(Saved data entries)
★ ★ ★ ★ ★
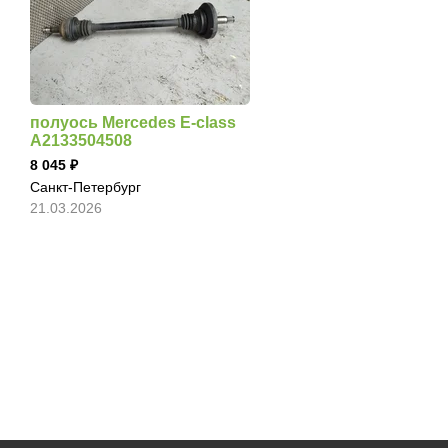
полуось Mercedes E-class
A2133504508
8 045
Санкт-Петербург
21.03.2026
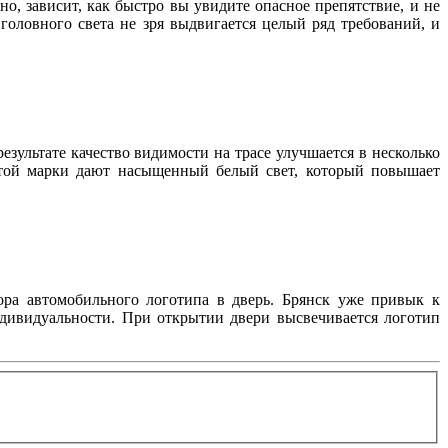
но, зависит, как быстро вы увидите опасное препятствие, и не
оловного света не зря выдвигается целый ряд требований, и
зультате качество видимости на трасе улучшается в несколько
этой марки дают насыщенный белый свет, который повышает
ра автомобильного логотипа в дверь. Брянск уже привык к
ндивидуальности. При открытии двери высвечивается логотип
★ ★ ★ ★ ★
THE TASK – Reproduce exactly what appears from the line containing "ра автомобильного логотипа" down to the final line of the data.

YOUR RESPONSE –
ра автомобильного логотипа в дверь. Брянск уже привык к
ндивидуальности. При открытии двери высвечивается логотип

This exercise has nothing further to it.